Vegas lines are important for every DFS sport, but MLB DFS is probably the sport for which line movement in particular is most important. With our new Vegas Dashboard, I have been studying implied runs and movement throughout the day more than I have at any time for any sport.
One question I’ve kept coming back to while researching is how to quantify movement. We can say that movement of 0.2 runs is significant, but just how significant is it? And does baseline matter? It seems like a line moving from 3.1 implied runs to 3.3 is different than a line moving from 4.7 to 4.9. Or is it different? You can see the sort of rabbit holes you can venture down when researching this subject.
In exploring these questions, I created what I’ll call a “movement matrix,” which shows the historical Plus/Minus for batters based on their line movement.
A Word of Warning
I’ll post the graphic in one moment, but I first want to give a word of warning. The matrix shouldn’t be used to target a specific movement.

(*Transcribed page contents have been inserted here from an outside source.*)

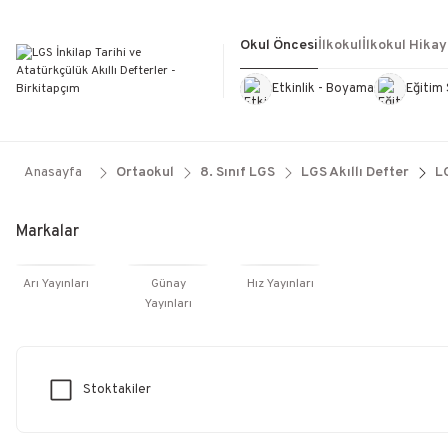
Okul Öncesi
İlkokul
İlkokul Hikay
Etkinlik - Boyama
Eğitim 
Kültür Kitapları
Kırtasiye
Görevd
Anasayfa
Ortaokul
8. Sınıf LGS
LGS Akıllı Defter
LG
Markalar
Arı Yayınları
Günay
Hız Yayınları
Yayınları
Stoktakiler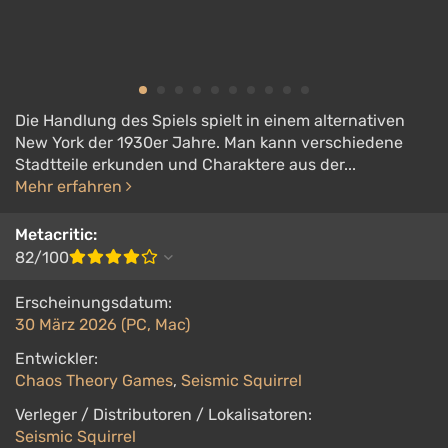
Die Handlung des Spiels spielt in einem alternativen
New York der 1930er Jahre. Man kann verschiedene
Stadtteile erkunden und Charaktere aus der...
Mehr erfahren
Metacritic:
82/100
Erscheinungsdatum:
30 März 2026 (PC, Mac)
Entwickler:
Chaos Theory Games
,
Seismic Squirrel
Verleger / Distributoren / Lokalisatoren:
Seismic Squirrel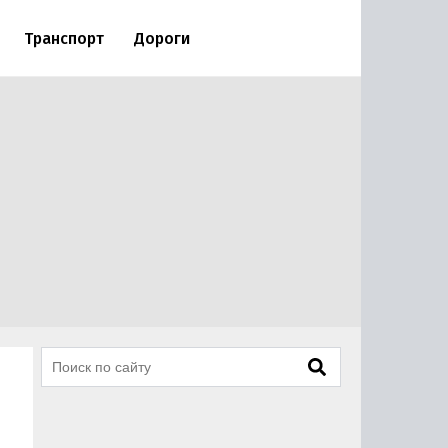
Транспорт
Дороги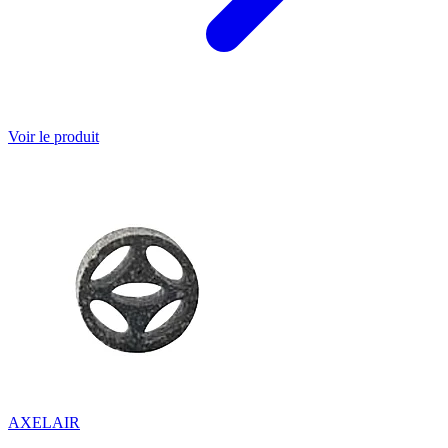
Voir le produit
AXELAIR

For example, you will see that batters have had a Plus/Minus of -2.17 when the line has moved from 4.2 to 5.1 runs and a Plus/Minus of +6.09 when the line has moved from 4.3 runs to 5.1 runs. That discrepancy is a result of small sample size. Of course, you shouldn’t target a team that moved to 5.1 runs simply because it started at 4.3 instead of 4.2.
There are small samples in the first graphic, in part because lines rarely move more than about 0.3 runs. I included all historical movement for teams projected between 3.0 and 5.5 runs, but be aware that the numbers closer to the edge of the distribution have significantly smaller samples than the numbers concentrated closer to the center.
So that you can see the impact of line movement more clearly, I’ve also posted a second graphic including only movement that does not exceed 0.3 runs in either direction. Of the two graphics, I would lean more heavily on the second one.
Yes, I Still Have More to Say!
The matrices are best considered from a bird’s-eye view. With the conditional formatting, the data and value of the line movements should be fairly easy to visualize. Individual numbers in the graphics might be intriguing — but look less at the individual numbers and more at the colors. As you’ll see in the second graphic, batters on teams with high-projected totals have generally done well from a salary-based perspective even with some negative line movement. That larger trend is more important than an individual number.
Here’s a quick note on how to read the graphics: the vertical axis (y) is the final run total and the horizontal axis (x) is the opening run total. For example, look at the -1.02 number three boxes in and two boxes down. That number is the Plus/Minus of batters when their teams opened at 3.2 runs and went down to 3.1 runs.
The Movement Matrix: Feast Your Eyes
Okay, without further ado, here is the first graphic (click to enlarge):
And here is the second, showing movement of no more than 0.3 runs:
The first thing that stands out to me is that the graphic looks “right.” Generally, it increases from negative to positive as the runs increase.
The Takeaways
What’s intriguing and applicable is that an increase in runs on the lower end didn’t really boost batter value at all. The lesson here seems to be that low-implied teams are low-implied teams. Regardless of movement (unless it is extreme, which is rare and happens only with a late pitcher scratch or something), those teams tend to perform poorly.
The movement you want to focus on is at the upper range. When a team is already projected for a lot of runs, positive line movement has shown to be really valuable, especially as you get into the 5.0-projected-runs territory.
The two takeaways for me are A) ride the Vegas lines, and B) don’t get fooled by line increases for low-projected teams.
There is a strong correlation between value and projected run total. Don’t get cute and go away from that in your cash games. Likewise, in both tournaments and cash, don’t get fooled into thinking that because a team increased its run total by 0.2 runs from 3.1 to 3.3 runs that you’re all of a sudden getting an immense value.